I'm looking for a general compression library that supports random access during decompression. I want to compress wikipedia into a single compressed format and at the same time I want to decompress/extract individual articles from it.

Of course, I can compress each articles individually, but this won't give much compression ratio. I've heard LZO compressed file consists of many chunks which can be decompressed separately, but I haven't found out API+documentation for that. I can also use the Z_FULL_FLUSH mode in zlib, but is there any other better alternative?

Cleanup answered 12/1, 2010 at 3:39 Comment(4)

If you want random access, you're likely going to have to chunk the input one way or another. What better way of chunking is there than by-article? – Cyanohydrin 12/1, 2010 at 3:42

... which pretty much all compression libraries support, the article equating to a file entry. – Expecting 12/1, 2010 at 3:47

Also... I doubt there will be much of a difference between the compression ratio for articles individually vs. the compression ratio for the whole thing, as they should have basically the same ratio of letter occurrences. Have you benchmarked that claim? – Expecting 12/1, 2010 at 3:48

The problem with compressing articles individually is that you wind up with a whole batch of files, and that introduces inefficiencies itself. Having, say, a 1G file is going to be a lot more space-efficient and easy to use than having 80,000 files averaging about 10K each, even if it is greater compression. – Heuristic 5/2, 2010 at 18:0

xz-format files support an index, though by default the index is not useful. My compressor, pixz, creates files that do contain a useful index. You can use the functions in the liblzma library to find which block of xz data corresponds to which location in the uncompressed data.

Hazelwood answered 20/12, 2012 at 20:45 Comment(2)

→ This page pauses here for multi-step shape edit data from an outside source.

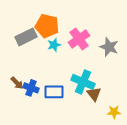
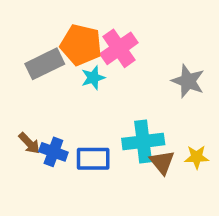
pink cross: (79, 39) -> (119, 48), moved
cyan cross: (83, 82) -> (143, 142), turned -30
yellow star: (114, 112) -> (197, 157), moved

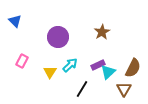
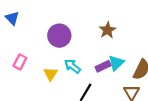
cyan arrow: (70, 65) -> (72, 66), turned -98
cyan triangle: (108, 72) -> (116, 63), moved

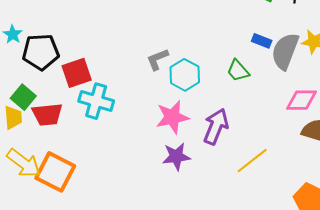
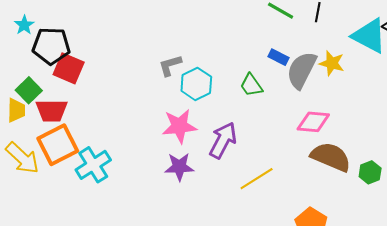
red square: (77, 73) -> (69, 68), moved, turned 36
cyan cross: (96, 101) -> (93, 165), moved, turned 36
orange square: (55, 172) -> (58, 145), moved, turned 30

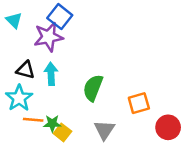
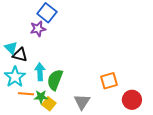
cyan triangle: (14, 20) -> (11, 48), moved
purple star: (48, 37) -> (38, 29), size x0.7
cyan arrow: (51, 74) -> (40, 72), moved
green semicircle: (93, 88) -> (55, 80), moved

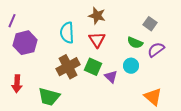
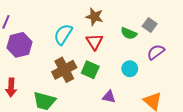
cyan semicircle: (67, 33) -> (63, 34), turned 35
green semicircle: (135, 43) -> (129, 33), moved
purple triangle: (111, 77) -> (109, 97), moved, turned -32

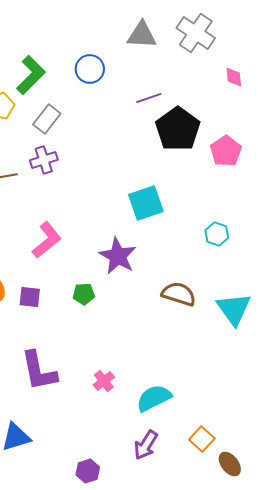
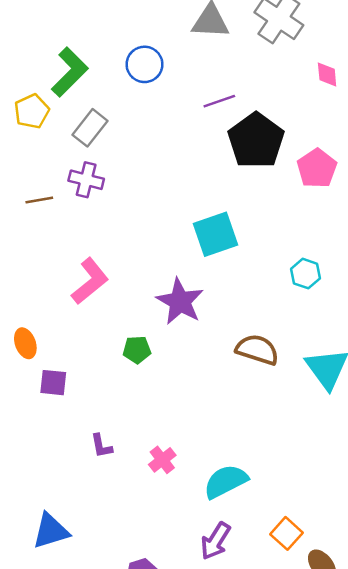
purple cross: (44, 160) -> (86, 180), turned 32
purple square: (30, 297) -> (53, 383), moved
purple L-shape: (39, 371) -> (101, 446), moved, size x0.5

Looks like a promising project. Thanks. – Cleanup 22/12, 2012 at 6:32

I use pixz every day. It's awesome. Thanks! – Humanist 19/6, 2021 at 2:45

for seekable compression build on gzip, there is dictzip from the dict server and sgzip from sleuth kit

note that you can't write to either of these and as seekable is reading any way

Feticide answered 5/8, 2010 at 16:51 Comment(0)

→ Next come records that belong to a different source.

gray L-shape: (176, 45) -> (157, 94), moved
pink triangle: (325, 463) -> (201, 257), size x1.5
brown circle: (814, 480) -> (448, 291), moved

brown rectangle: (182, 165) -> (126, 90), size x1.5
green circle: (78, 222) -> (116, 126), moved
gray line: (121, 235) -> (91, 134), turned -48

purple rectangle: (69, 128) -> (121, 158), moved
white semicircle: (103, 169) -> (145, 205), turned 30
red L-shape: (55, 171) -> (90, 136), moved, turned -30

DotNetZip is a zip archive library for .NET.

Using DotNetZip, you can reference particular entries in the zip randomly, and can decompress them out of order, and can return a stream that decompresses as it extracts an entry.

With the benefit of those features, DotNetZip has been used within the implementation of a Virtual Path Provider for ASP.NET, that does exactly what you describe - it serves all the content for a particular website from a compressed ZIP file. You can also do websites with dynamic pages (ASP.NET) pages.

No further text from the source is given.